"""
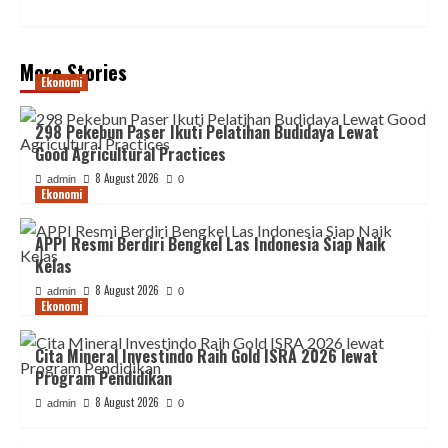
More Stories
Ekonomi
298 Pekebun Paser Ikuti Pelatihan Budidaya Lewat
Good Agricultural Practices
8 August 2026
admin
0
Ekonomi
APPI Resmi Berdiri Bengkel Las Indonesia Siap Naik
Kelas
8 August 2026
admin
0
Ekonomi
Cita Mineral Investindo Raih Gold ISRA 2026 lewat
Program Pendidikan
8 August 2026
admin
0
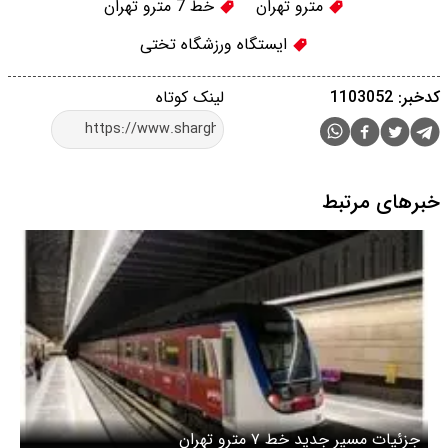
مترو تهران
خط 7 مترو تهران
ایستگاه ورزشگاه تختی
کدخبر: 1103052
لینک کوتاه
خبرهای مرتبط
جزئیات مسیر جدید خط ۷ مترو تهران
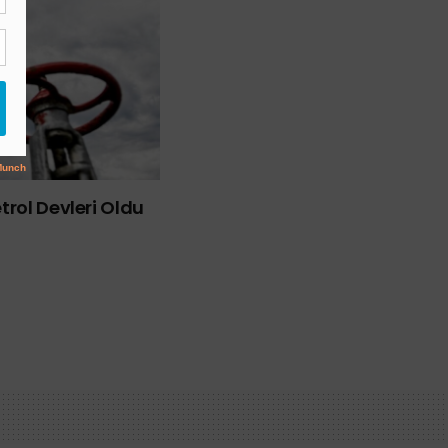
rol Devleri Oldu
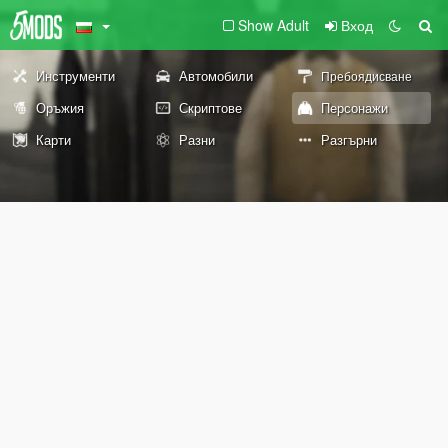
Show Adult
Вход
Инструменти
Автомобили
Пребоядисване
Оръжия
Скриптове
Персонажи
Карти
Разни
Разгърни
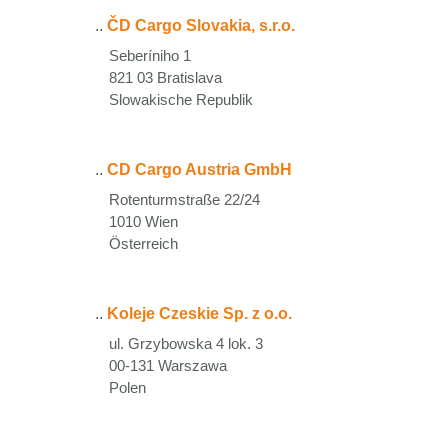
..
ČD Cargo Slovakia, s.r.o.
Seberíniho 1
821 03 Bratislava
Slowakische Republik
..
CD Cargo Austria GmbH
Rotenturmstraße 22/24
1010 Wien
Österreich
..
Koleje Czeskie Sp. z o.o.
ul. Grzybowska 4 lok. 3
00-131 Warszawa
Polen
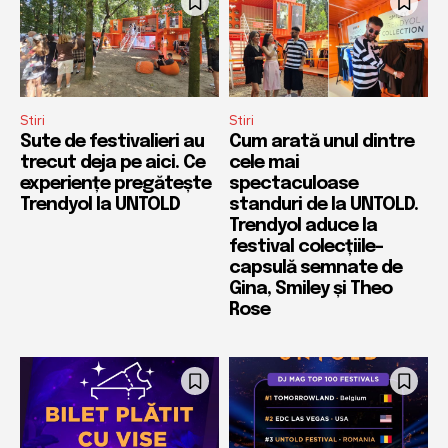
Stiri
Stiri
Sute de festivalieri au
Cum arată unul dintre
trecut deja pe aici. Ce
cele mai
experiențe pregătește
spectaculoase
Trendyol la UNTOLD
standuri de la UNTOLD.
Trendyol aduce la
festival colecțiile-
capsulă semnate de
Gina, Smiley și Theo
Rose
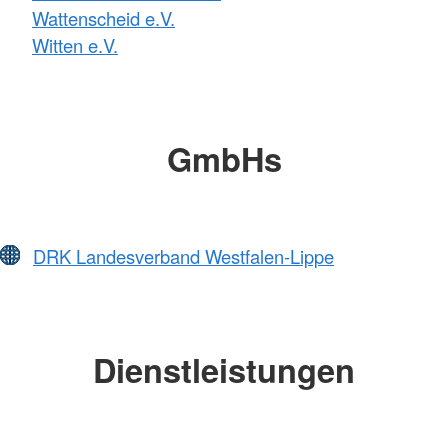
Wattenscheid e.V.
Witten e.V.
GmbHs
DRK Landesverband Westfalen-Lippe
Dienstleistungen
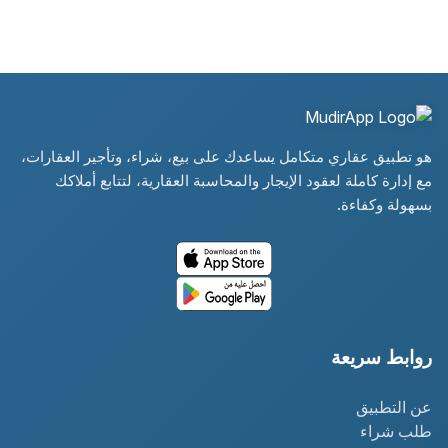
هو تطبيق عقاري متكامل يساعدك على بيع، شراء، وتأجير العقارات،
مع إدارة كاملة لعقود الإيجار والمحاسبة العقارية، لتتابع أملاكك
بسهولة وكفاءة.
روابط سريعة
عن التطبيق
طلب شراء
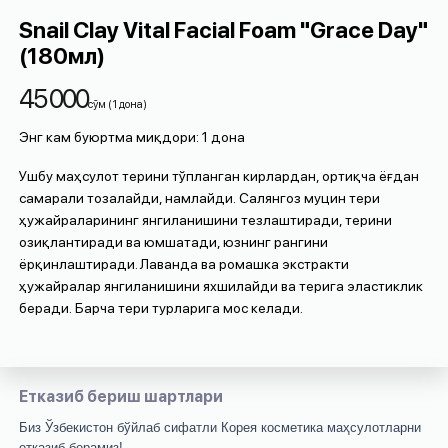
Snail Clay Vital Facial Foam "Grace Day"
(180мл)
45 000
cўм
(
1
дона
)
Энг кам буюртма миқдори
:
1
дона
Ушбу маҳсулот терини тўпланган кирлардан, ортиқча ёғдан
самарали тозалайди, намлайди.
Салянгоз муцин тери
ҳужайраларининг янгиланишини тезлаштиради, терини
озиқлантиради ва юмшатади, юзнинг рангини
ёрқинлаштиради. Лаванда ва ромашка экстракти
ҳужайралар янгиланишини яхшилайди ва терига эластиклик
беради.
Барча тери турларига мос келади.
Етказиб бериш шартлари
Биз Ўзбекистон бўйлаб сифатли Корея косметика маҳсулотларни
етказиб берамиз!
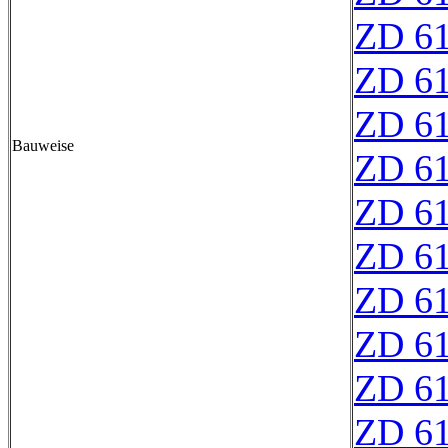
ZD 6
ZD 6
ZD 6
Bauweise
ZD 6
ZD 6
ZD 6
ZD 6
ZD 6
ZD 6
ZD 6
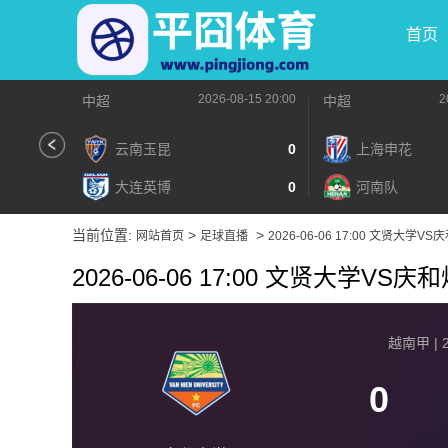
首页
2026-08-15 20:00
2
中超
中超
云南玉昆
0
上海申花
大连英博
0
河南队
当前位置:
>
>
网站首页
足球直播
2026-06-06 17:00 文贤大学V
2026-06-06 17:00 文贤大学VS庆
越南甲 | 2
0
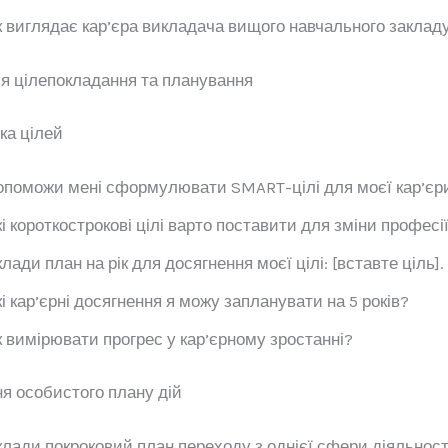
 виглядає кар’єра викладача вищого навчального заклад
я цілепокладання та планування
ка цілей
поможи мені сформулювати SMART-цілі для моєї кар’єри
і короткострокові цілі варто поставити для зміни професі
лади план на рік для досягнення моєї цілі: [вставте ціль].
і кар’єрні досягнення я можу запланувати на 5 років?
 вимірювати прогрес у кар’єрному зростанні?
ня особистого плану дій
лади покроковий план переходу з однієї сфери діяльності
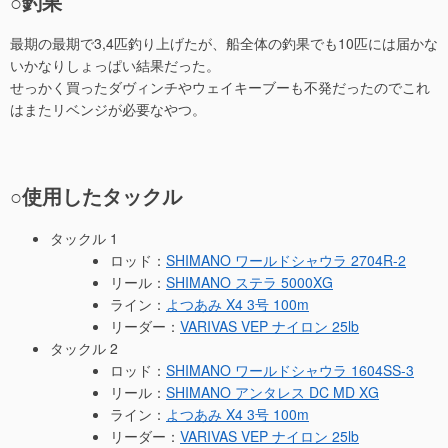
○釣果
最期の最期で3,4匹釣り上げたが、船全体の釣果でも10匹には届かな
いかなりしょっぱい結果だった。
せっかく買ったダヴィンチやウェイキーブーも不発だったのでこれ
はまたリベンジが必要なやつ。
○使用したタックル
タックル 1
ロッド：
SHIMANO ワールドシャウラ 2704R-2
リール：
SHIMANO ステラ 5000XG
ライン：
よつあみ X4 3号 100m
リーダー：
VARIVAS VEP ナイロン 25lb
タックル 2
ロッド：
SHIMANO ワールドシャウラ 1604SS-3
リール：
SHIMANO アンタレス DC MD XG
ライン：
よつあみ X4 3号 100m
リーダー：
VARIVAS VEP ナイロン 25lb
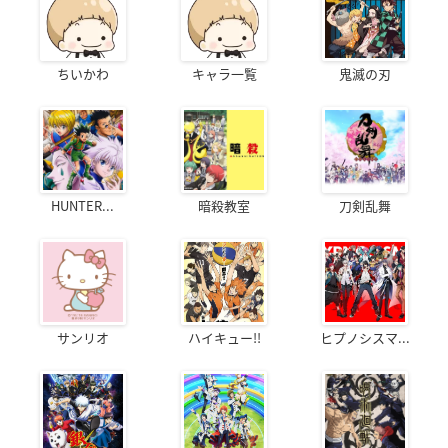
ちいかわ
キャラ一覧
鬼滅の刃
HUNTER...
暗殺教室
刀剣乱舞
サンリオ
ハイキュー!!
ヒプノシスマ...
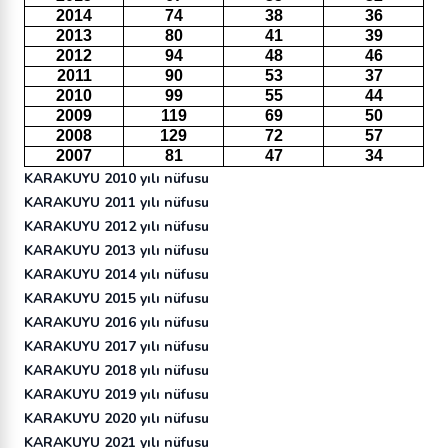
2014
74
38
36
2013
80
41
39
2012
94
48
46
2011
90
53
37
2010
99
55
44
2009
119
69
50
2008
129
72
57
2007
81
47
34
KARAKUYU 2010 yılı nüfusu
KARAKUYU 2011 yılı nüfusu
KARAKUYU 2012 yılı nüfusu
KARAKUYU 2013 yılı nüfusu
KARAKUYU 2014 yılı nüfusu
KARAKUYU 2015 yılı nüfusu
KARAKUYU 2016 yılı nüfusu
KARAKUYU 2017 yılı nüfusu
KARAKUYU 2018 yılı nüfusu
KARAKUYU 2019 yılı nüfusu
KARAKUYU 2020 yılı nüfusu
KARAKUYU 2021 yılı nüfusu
"""
Scan the records for the string "SHIMANO". Copy each line in which it appears.

SHIMANO ワールドシャウラ 2704R-2
SHIMANO ステラ 5000XG
SHIMANO ワールドシャウラ 1604SS-3
SHIMANO アンタレス DC MD XG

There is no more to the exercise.